EXERCISE REQUIREMENTS:
With the pictures left out, transcribe exactly the lines from the one with "List all visible" through the end of the data.

= = =

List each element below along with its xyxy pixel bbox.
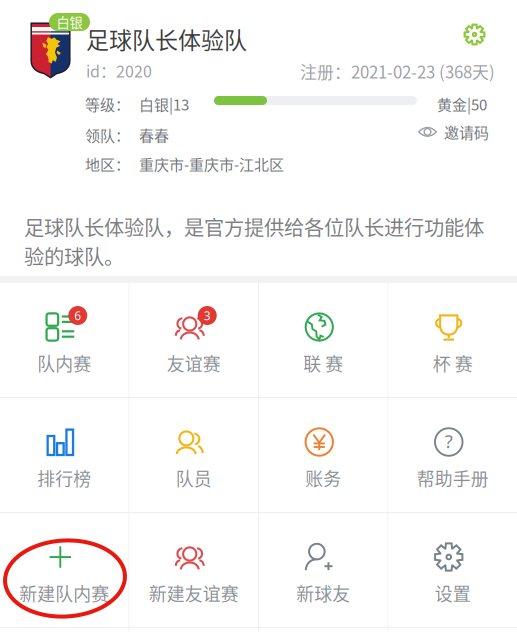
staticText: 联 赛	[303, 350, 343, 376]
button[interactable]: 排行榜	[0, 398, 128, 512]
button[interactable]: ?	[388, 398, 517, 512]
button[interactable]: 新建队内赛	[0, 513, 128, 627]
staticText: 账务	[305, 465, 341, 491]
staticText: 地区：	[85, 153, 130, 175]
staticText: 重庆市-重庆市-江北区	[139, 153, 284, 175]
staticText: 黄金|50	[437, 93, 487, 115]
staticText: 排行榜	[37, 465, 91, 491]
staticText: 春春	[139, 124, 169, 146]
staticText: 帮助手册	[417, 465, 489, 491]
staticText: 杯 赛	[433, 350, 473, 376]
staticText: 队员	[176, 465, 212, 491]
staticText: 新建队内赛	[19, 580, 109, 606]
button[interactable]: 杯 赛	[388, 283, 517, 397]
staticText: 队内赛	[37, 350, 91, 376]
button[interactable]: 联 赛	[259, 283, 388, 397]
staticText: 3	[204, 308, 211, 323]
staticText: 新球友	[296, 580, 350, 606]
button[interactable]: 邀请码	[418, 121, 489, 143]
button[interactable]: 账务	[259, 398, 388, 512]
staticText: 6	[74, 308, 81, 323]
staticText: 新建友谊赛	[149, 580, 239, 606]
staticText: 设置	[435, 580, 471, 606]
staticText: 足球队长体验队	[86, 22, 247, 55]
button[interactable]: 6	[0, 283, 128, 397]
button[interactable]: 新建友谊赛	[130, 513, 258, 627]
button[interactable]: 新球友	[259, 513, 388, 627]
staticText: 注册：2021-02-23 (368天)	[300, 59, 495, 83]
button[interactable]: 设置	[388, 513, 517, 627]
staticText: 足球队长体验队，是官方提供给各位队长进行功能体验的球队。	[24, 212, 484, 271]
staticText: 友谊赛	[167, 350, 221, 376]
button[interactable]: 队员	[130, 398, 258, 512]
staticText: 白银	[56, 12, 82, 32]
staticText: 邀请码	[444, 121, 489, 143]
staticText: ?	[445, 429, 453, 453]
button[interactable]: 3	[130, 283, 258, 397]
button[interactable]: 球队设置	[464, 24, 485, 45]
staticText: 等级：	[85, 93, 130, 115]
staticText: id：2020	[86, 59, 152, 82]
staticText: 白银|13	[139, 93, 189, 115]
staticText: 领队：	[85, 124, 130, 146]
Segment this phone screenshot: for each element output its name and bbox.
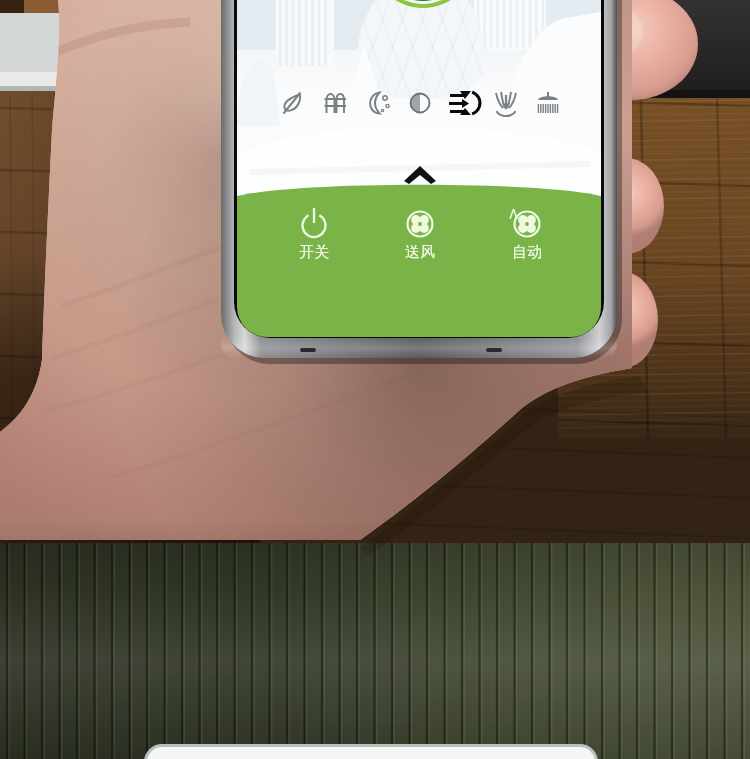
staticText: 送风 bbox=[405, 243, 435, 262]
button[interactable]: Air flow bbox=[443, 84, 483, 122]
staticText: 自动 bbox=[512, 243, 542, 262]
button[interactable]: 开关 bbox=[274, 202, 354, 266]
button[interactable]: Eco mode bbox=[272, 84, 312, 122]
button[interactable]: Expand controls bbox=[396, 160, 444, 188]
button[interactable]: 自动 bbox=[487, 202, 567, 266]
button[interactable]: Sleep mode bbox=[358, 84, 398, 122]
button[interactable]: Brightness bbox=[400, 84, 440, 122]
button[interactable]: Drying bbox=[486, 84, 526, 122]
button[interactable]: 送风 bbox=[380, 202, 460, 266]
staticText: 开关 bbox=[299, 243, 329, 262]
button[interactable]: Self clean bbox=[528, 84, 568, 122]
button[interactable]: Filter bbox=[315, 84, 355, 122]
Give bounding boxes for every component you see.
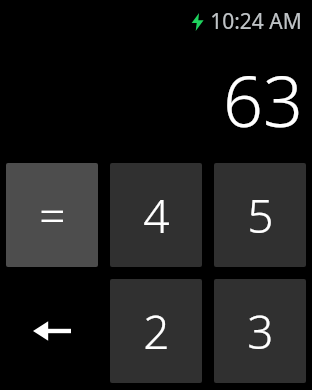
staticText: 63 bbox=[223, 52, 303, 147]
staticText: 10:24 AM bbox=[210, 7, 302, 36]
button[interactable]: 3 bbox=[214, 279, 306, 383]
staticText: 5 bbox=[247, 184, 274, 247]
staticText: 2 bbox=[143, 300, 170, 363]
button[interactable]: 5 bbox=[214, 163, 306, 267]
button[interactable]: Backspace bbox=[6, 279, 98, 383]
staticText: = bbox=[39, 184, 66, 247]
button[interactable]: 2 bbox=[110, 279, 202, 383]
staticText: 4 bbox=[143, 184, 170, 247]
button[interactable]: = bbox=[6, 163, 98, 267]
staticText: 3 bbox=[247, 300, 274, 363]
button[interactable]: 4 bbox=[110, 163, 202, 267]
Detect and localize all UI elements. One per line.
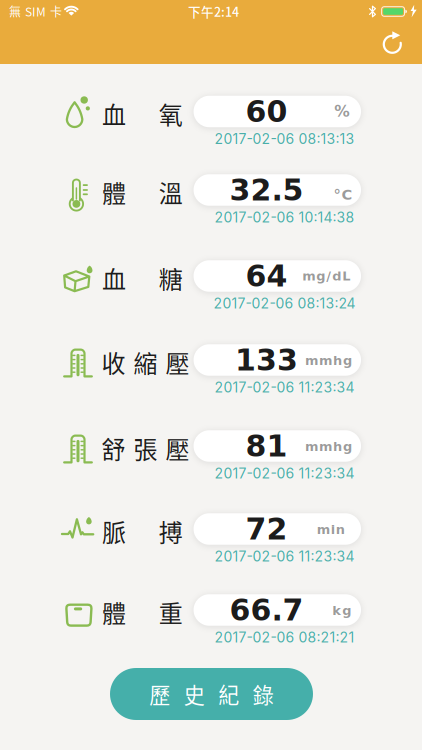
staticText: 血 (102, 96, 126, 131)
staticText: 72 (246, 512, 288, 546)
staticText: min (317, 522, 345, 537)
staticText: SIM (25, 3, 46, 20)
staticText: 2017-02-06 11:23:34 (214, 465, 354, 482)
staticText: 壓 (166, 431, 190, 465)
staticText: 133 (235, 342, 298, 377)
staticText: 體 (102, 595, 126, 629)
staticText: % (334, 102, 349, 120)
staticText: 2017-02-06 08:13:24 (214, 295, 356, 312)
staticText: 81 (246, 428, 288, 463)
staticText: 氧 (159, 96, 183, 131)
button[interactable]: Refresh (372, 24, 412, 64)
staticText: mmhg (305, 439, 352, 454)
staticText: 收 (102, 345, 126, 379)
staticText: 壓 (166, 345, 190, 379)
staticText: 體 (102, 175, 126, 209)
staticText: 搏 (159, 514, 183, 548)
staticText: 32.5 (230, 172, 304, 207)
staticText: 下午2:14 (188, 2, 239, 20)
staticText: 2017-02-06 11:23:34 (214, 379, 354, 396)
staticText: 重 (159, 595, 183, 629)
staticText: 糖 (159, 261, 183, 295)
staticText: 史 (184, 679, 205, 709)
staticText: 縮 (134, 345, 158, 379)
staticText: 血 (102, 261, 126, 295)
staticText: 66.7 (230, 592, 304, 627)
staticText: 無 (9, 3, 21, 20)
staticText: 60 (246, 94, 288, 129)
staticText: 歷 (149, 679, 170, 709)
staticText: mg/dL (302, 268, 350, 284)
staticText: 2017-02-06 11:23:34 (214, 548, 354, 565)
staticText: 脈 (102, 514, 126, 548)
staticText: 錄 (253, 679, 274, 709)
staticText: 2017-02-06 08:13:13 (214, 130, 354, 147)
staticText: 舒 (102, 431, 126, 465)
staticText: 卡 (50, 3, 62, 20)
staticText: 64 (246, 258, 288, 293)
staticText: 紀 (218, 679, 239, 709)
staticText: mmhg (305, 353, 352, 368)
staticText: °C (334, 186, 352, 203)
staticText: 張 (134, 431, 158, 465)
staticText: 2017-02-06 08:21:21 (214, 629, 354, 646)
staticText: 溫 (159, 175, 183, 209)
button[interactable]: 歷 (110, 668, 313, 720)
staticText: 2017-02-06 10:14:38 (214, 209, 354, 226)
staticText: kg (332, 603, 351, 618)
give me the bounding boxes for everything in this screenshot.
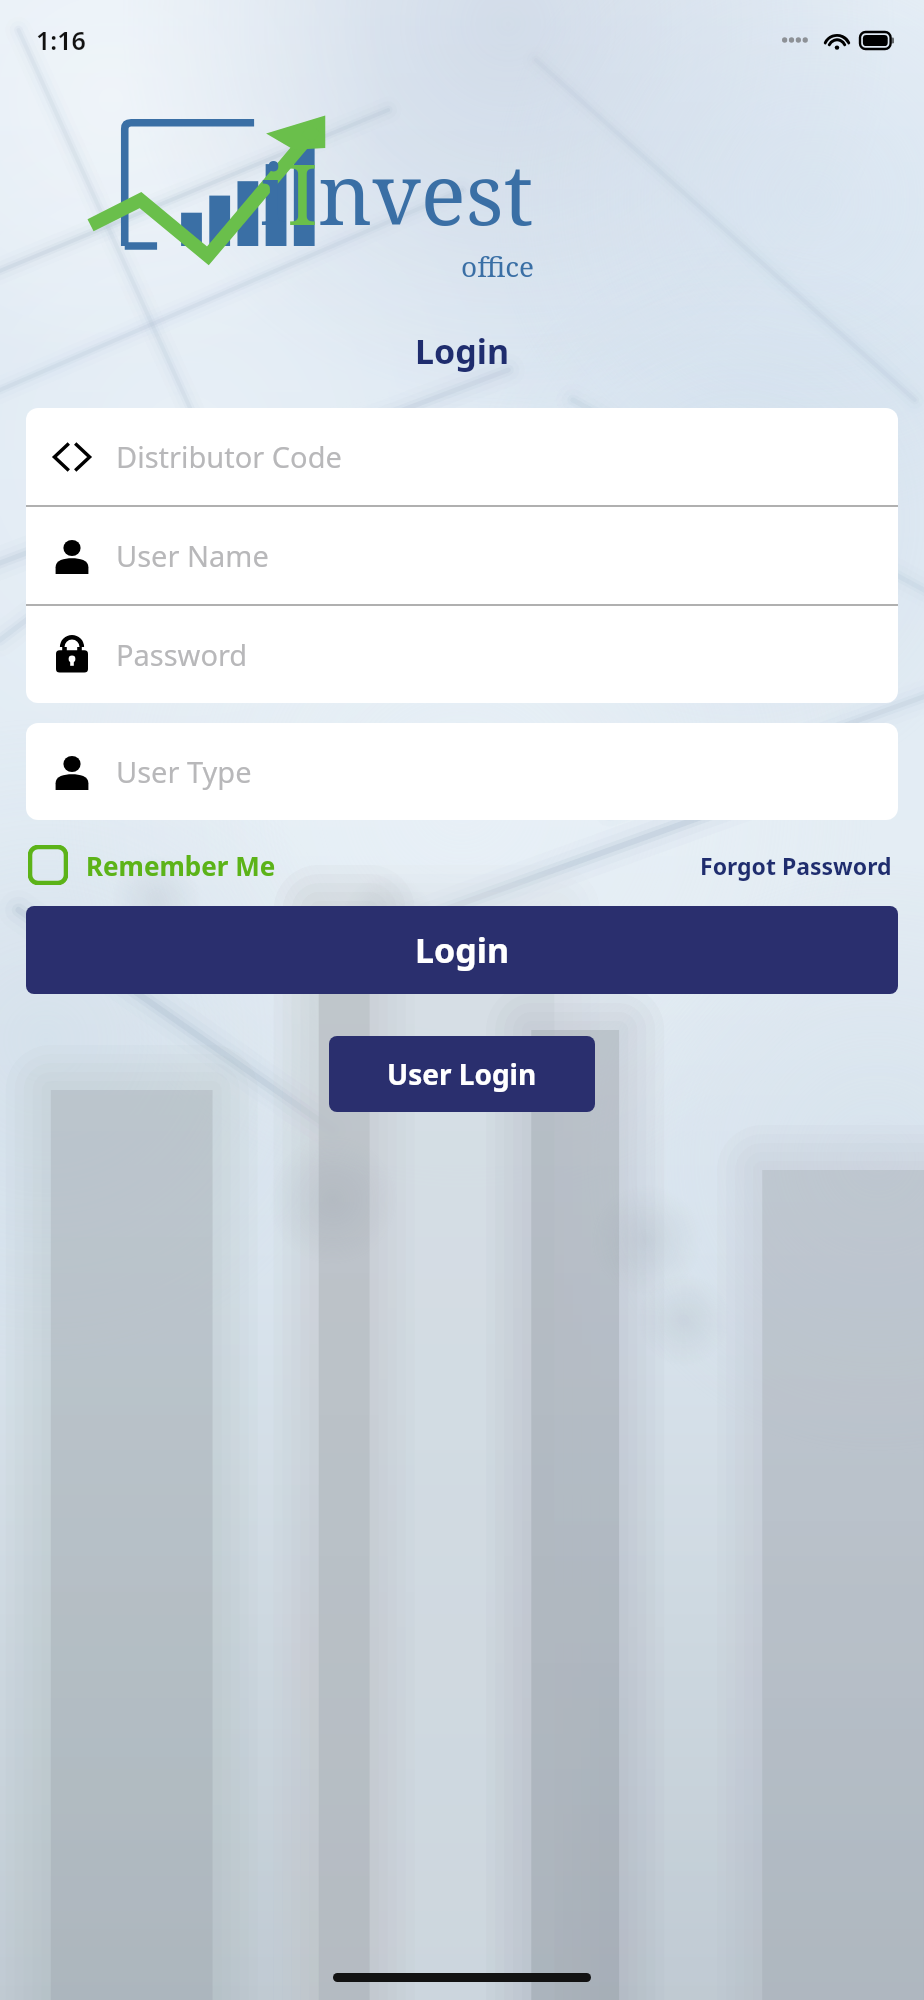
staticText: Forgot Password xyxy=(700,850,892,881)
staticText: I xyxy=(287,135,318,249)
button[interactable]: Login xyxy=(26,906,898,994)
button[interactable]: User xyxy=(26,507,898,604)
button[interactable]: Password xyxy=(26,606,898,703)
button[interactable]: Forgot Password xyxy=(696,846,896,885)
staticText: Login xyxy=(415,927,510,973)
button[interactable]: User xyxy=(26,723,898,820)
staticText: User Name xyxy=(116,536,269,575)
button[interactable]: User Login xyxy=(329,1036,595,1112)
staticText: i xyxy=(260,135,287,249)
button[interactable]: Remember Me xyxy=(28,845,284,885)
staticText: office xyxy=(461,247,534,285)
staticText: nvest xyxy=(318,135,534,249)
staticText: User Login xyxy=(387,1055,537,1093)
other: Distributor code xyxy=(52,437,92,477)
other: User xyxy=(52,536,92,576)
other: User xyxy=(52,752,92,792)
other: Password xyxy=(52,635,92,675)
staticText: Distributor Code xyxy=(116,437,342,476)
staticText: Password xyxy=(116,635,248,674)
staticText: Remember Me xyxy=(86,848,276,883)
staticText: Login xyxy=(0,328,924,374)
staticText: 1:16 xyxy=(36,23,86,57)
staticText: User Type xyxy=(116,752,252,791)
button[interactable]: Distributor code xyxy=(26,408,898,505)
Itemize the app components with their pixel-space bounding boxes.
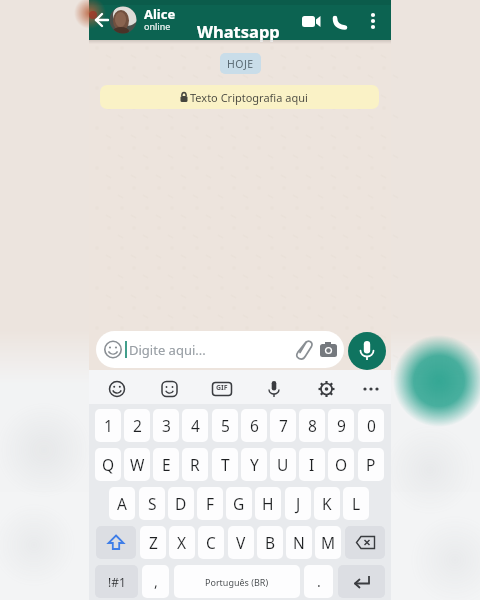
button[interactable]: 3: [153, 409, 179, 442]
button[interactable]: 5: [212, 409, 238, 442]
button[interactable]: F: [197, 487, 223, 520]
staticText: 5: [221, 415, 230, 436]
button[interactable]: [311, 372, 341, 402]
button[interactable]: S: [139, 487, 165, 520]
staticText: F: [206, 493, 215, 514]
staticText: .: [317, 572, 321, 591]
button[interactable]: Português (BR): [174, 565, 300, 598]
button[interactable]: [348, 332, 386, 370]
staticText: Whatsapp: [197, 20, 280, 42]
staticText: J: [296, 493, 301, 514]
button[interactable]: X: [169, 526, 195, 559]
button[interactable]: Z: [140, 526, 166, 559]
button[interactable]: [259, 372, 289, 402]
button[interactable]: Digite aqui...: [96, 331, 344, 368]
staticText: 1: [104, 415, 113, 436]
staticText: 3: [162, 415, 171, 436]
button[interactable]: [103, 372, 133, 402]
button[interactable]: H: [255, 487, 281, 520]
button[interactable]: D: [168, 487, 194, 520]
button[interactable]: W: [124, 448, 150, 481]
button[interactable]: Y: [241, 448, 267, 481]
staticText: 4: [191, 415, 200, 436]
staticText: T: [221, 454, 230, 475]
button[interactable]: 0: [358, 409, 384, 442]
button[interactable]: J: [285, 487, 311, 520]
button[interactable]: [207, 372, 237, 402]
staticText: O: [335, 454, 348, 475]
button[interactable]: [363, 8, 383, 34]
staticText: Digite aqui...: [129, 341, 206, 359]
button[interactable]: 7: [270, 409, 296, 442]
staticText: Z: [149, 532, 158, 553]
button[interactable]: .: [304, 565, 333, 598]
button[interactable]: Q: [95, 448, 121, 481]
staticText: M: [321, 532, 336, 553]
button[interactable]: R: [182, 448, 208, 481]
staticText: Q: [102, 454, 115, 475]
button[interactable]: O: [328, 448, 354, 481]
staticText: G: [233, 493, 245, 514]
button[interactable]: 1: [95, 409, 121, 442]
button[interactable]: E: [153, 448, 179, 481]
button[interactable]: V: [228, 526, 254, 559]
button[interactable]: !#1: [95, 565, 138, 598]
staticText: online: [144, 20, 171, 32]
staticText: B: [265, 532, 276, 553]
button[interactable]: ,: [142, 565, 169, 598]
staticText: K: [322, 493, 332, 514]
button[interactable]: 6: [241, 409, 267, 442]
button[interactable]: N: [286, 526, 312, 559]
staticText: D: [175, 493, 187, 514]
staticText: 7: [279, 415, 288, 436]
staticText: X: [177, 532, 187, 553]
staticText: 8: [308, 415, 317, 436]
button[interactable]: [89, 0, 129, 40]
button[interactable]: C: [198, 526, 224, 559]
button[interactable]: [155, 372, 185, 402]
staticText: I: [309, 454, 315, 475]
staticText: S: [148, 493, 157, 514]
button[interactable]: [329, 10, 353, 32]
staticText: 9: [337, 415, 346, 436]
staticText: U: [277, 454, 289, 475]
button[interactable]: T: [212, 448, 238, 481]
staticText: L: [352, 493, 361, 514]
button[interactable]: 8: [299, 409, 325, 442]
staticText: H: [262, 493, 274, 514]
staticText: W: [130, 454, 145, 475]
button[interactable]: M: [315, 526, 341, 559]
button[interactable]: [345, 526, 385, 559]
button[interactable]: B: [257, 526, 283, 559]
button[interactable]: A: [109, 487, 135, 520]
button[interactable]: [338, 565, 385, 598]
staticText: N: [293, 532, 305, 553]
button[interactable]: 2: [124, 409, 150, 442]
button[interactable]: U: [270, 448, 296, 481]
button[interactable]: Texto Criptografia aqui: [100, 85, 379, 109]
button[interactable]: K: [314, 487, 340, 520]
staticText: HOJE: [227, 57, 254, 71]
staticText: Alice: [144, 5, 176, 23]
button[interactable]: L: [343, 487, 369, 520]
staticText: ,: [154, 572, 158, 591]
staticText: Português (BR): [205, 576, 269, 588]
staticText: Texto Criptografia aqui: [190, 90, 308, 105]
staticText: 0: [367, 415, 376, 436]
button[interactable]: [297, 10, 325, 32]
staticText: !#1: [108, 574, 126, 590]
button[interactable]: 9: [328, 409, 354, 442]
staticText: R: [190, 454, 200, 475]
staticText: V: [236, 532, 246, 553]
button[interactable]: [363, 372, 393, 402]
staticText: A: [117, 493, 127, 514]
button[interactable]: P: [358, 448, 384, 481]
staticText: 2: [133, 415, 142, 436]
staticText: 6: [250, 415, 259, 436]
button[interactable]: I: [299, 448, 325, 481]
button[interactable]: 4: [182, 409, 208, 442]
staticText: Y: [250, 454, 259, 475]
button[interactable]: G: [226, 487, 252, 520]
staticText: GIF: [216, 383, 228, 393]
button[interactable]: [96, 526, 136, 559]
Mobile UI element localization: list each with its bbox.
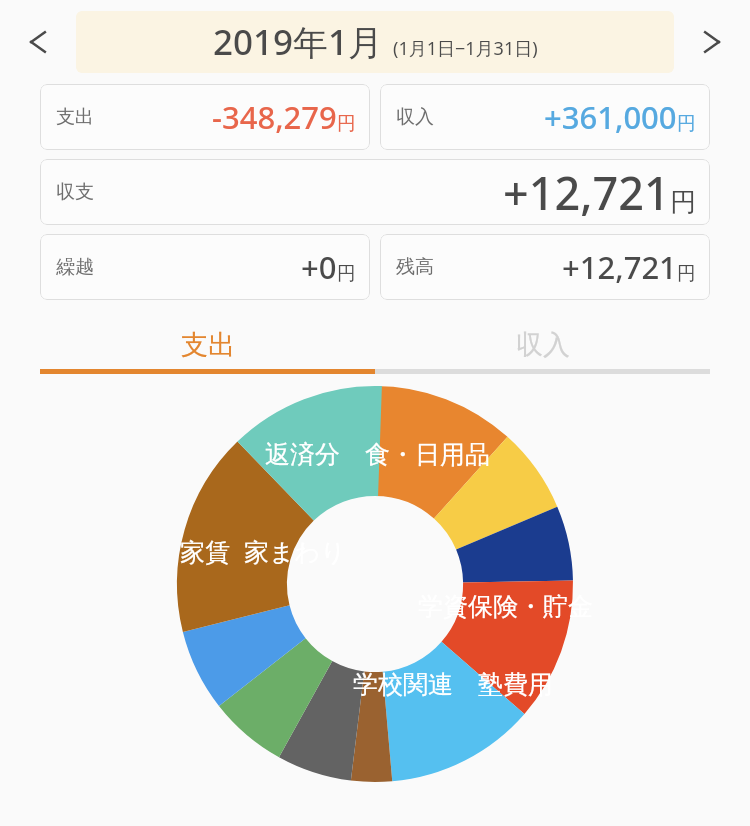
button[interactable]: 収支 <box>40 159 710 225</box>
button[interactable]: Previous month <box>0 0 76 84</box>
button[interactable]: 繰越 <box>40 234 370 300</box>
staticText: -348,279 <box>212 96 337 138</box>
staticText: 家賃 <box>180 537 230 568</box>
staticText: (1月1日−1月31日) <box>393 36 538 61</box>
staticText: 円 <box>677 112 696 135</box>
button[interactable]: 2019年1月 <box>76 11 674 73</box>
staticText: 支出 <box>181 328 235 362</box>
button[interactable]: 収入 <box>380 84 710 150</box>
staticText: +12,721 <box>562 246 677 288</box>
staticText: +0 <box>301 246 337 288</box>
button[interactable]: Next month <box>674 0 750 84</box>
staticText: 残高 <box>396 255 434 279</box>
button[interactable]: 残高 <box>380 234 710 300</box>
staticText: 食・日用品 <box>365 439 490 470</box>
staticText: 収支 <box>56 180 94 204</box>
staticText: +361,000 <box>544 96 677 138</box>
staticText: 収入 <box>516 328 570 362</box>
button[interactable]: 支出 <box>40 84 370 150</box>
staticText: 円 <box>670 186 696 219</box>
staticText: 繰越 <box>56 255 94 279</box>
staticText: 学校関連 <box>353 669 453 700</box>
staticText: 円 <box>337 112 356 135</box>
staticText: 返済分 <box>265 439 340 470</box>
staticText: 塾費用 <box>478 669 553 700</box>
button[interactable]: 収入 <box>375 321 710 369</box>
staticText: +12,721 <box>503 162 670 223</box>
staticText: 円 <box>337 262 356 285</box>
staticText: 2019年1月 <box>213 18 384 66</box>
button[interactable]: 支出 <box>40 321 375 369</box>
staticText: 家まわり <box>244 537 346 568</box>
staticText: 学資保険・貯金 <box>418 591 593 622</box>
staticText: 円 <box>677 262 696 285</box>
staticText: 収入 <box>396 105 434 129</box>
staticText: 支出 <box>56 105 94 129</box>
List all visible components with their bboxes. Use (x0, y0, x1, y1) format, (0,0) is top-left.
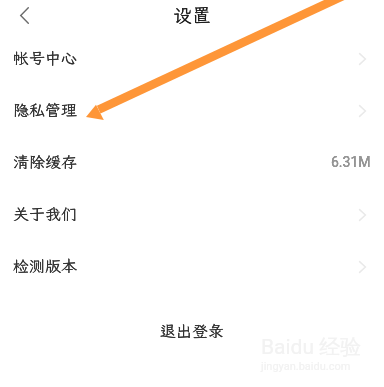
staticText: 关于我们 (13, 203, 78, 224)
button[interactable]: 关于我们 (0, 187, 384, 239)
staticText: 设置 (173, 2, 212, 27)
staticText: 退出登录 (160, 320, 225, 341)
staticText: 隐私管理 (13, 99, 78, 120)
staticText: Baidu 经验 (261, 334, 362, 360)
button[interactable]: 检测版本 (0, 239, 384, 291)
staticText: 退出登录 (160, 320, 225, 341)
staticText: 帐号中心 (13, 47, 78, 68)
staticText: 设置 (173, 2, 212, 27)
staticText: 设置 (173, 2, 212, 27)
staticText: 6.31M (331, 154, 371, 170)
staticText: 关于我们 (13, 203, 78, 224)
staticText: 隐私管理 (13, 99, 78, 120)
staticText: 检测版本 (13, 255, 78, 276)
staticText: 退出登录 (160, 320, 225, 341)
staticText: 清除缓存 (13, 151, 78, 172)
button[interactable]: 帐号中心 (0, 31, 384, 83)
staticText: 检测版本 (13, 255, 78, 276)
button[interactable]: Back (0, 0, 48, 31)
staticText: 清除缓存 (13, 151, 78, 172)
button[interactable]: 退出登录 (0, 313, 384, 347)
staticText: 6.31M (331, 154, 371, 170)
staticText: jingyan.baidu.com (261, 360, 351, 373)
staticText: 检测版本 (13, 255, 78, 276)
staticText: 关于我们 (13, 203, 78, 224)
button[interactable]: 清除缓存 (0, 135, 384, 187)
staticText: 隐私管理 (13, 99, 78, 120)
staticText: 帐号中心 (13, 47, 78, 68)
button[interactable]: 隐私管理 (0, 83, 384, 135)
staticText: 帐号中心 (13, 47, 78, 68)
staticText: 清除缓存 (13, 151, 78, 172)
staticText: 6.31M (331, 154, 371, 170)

= = =

ANSWER SECTION:
List all visible components with their bboxes. Use (x0, y0, x1, y1) format, (0,0) is top-left.
staticText: 关于我们 (13, 203, 78, 224)
button[interactable]: 关于我们 (0, 187, 384, 239)
staticText: 设置 (173, 2, 212, 27)
staticText: 退出登录 (160, 320, 225, 341)
staticText: 隐私管理 (13, 99, 78, 120)
staticText: Baidu 经验 (261, 334, 362, 360)
button[interactable]: 检测版本 (0, 239, 384, 291)
staticText: 退出登录 (160, 320, 225, 341)
staticText: 帐号中心 (13, 47, 78, 68)
staticText: 设置 (173, 2, 212, 27)
staticText: 设置 (173, 2, 212, 27)
staticText: 6.31M (331, 154, 371, 170)
staticText: 关于我们 (13, 203, 78, 224)
staticText: 隐私管理 (13, 99, 78, 120)
staticText: 检测版本 (13, 255, 78, 276)
staticText: 退出登录 (160, 320, 225, 341)
staticText: 清除缓存 (13, 151, 78, 172)
button[interactable]: 帐号中心 (0, 31, 384, 83)
staticText: 检测版本 (13, 255, 78, 276)
button[interactable]: Back (0, 0, 48, 31)
staticText: 清除缓存 (13, 151, 78, 172)
button[interactable]: 退出登录 (0, 313, 384, 347)
staticText: 6.31M (331, 154, 371, 170)
staticText: jingyan.baidu.com (261, 360, 351, 373)
staticText: 检测版本 (13, 255, 78, 276)
staticText: 关于我们 (13, 203, 78, 224)
button[interactable]: 清除缓存 (0, 135, 384, 187)
staticText: 隐私管理 (13, 99, 78, 120)
staticText: 帐号中心 (13, 47, 78, 68)
button[interactable]: 隐私管理 (0, 83, 384, 135)
staticText: 帐号中心 (13, 47, 78, 68)
staticText: 清除缓存 (13, 151, 78, 172)
staticText: 6.31M (331, 154, 371, 170)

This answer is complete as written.